The wooden door suddenly swung fully open, and the whole room filled with a light so unbearably bright that the air itself became one with the light.
Then I saw them. Standing at the threshold bathed in the frightening, glorious light were three men. And each was holding a box.
It’s a dream. It’s just a dream. Calm down. You must have gone into hypothermia or shock. Doc said you had endometriosis back when you were trying to conceive. Did you get an early, heavy period? No—not due for at least two weeks. The priest will call an ambulance. Just a dream …
It was almost harder to see in the blinding light than it would have been in the pitch black, but I could make out the silhouette of a man standing over me. Not one of those from the doorway. This man was wearing fatigues with a bandolier of bullets strapped across his chest, a rifle and a semiautomatic pistol in his hands.
Iraq 2005? No, that was long ago. But still, he’s not an American soldier. I know that.
I was shivering, that I knew, when the man spoke.
“Father—don’t do anything foolish.” I moved my eyes until they honed in on another man in the room, a young priest.

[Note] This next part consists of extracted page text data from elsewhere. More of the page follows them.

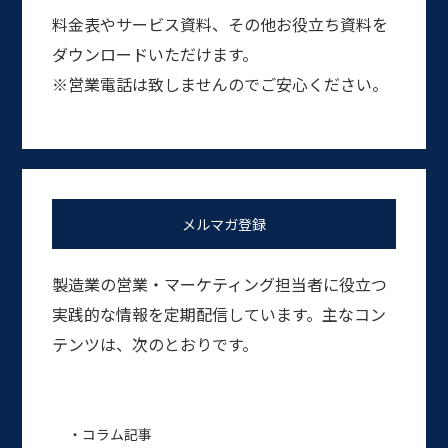
料金表やサービス資料、その他お役立ち資料を
ダウンロードいただけます。
※営業電話は致しませんのでご安心ください。
メルマガ登録
製造業の営業・マーケティング担当者に役立つ
実践的な情報を定期配信しています。主なコン
テンツは、次のとおりです。
・コラム記事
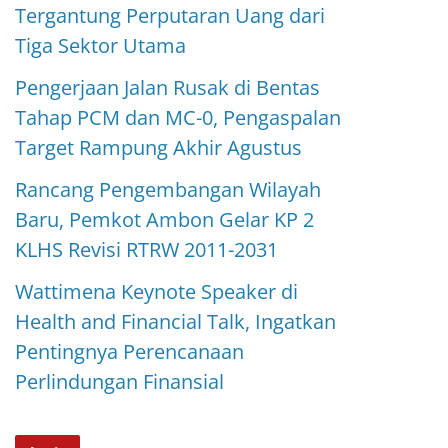
Tergantung Perputaran Uang dari
Tiga Sektor Utama
Pengerjaan Jalan Rusak di Bentas
Tahap PCM dan MC-0, Pengaspalan
Target Rampung Akhir Agustus
Rancang Pengembangan Wilayah
Baru, Pemkot Ambon Gelar KP 2
KLHS Revisi RTRW 2011-2031
Wattimena Keynote Speaker di
Health and Financial Talk, Ingatkan
Pentingnya Perencanaan
Perlindungan Finansial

It wasn’t Father Paulo—I couldn’t see him anywhere.
Sadowski? No, Sadowski’s dead. Dead. I think I killed him. No, no. Not me.
The three figures in the doorway were still standing without moving a muscle. Like department store displays.
Don’t move; he thinks you’re dead. He walks over and around you as though you’re just an overturned piece of furniture.
“Hand them over, Father. I don’t want to kill you.” His accent was undetectable. “But you know I will, and I’ll take your pals here with me.”
I could see that the priest was holding three boxes, one on top of another. “These are just gifts…” the priest said. “Gifts. They brought—”
“Hand them to me,” the soldier said again, aiming the gun between the young priest’s eyes.
“Your guns are useless here,” the priest replied in a surprisingly haughty way, as though he weren’t about to die. “Are you blind, man? Don’t you see who our visitors are?” he said, gesturing toward the men in the doorway.
“Hand them to me or you may detonate or spread whatever is in the boxes. You will kill the Baby!”
Oh, God. Has someone taken a baby into the house? I hear no baby!
He turned to look aside. I could see the outline of a woman standing there. She seemed to be wearing a burqa and was standing stock-still.
Someone else was moving into my line of vision—but it/she/they were crawling on the floor. It was a young girl, blood seeping down her legs. Her tiny white nightgown was transparent with sweat—and occluded with blood. The poor little thing was whimpering but was so weak even her cries were barely audible.